The current study further supports a role for mast cells and possibly for eosinophils in youth with IBS. Although their density was increased over controls, TH17 cells were sparse casting doubt on any significant pathogenic role in IBS. Relationships were demonstrated in this group of patients with “pure” IBS; it is unknown whether these relationships would hold true for patients with IBS who also have overlapping FD.
Mast cells have been highly implicated in IBS where mast cells are generally increased in density, are in closer proximity to nerves, and are more likely to be degranulated9,10,11,14,31. In the current study, we also found increased mast cell density in the descending and rectosigmoid colon. Mast cell density was higher in IBS patients reporting relief of pain with defecation as compared to those not experiencing relief. Mast cell density did not differ between IBS patients who did and did not report pain associated with a change in stool form or frequency, diarrhea, or constipation. This differential association with cardinal IBS symptoms is perhaps not surprising as two previous pediatric factor analyses have not supported inclusion of pain relief with defecation in the IBS symptom complex in children and adolescents32,33. It is possible that symptoms may be less associated with symptom complexes and more with site-specific mast cell density.
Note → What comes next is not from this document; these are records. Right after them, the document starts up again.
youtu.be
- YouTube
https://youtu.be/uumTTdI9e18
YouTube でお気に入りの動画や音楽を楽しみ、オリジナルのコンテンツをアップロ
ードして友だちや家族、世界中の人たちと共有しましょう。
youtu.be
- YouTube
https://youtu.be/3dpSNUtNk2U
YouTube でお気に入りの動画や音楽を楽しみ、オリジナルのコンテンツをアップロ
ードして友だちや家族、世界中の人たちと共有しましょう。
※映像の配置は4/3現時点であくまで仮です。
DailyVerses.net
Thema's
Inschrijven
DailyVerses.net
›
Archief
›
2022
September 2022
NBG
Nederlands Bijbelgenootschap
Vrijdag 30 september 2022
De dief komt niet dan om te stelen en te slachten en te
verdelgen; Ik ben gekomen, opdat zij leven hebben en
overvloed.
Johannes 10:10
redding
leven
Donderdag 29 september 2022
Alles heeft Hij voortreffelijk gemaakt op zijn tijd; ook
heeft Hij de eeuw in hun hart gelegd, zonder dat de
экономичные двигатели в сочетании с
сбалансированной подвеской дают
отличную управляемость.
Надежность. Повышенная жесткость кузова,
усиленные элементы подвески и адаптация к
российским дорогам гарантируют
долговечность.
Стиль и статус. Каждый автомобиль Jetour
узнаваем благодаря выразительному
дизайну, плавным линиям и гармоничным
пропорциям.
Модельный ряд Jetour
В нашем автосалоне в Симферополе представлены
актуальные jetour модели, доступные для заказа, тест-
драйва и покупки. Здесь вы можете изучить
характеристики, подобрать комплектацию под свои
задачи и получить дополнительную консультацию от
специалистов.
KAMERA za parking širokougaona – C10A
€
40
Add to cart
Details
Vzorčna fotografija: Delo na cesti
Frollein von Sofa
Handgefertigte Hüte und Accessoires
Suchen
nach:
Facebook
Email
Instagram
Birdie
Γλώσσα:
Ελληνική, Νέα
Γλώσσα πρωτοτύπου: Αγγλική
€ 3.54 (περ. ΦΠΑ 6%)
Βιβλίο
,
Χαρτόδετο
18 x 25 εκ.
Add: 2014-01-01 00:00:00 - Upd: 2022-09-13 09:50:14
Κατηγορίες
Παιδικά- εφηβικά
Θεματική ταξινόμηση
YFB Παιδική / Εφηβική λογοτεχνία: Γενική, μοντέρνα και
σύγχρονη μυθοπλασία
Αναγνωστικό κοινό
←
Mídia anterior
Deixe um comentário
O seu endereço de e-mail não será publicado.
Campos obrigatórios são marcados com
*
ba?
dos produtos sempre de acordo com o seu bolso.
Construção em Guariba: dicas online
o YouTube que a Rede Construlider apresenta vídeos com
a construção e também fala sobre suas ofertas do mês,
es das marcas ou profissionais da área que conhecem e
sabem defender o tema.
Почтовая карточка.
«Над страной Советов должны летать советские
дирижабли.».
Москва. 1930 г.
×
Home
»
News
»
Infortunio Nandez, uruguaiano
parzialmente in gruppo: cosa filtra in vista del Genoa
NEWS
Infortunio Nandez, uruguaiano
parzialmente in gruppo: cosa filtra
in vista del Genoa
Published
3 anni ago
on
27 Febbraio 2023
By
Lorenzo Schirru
It is also possible that the lack of association with stool form and frequency is because both are under the influence of a number of other factors independent of inflammatory cells which were uncontrolled, especially diet. The mechanism accounting for pain relief with stooling is not clear but it might be explained by visceral hyperalgesia, as IBS has been associated with rectal sensitivity to distension in both adults and children34,35. In an animal model, visceral hyperalgesia is preceded by infiltration with mast cells and eosinophils36. Mast cells release mediators, primarily histamine and proteases, which can induce visceral hyperalgesia through upregulation of TRP channels, substance P, and NGF37,38,39. Mast cell-nerve interactions are directly related to pain frequency and severity in both children and adults11,40. There is some evidence that mast cell stabilization may decrease visceral sensitivity in adults with visceral hyperalgesia41.
In the current study, in addition to the increase in mast cells, eosinophil density was also increased in the descending and rectosigmoid colon of IBS patients. In adults, there has been conflicting findings related to eosinophil density in IBS9. Park and colleagues reported that while overall, eosinophils were not increased in IBS, there may be a subset of patients with eosinophilia19. De Silva and colleagues reported an increase in eosinophils in IBS but only in the cecum13. Previously, eosinophils have been largely unstudied in pediatric IBS except for one study where no eosinophils were seen in IBS patients or controls15. This is a challenging area of inquiry as true asymptomatic control data is not available because it is unethical to perform invasive procedures on children without symptoms. In presumptive normal controls, there is a wide range of “normal” eosinophil densities42. Given the interactions between mast cells and eosinophils, it is certainly plausible that eosinophils would be increased with mast cell activation43,44,45. We did not collect data on food allergies but is possible that the patients with eosinophilia might be ones with atypical food reactions. For example, self-reported wheat intolerance is associated with IBS and non-celiac wheat sensitivity is associated with increased duodenal and rectal eosinophils46,47. Utilizing provocative duodenal mucosal food challenges, atypical food allergies were identified in 70% of IBS patients with wheat accounting for 61% of these48. Positive reactions were associated with eosinophil degranulation without increased eosinophil density48.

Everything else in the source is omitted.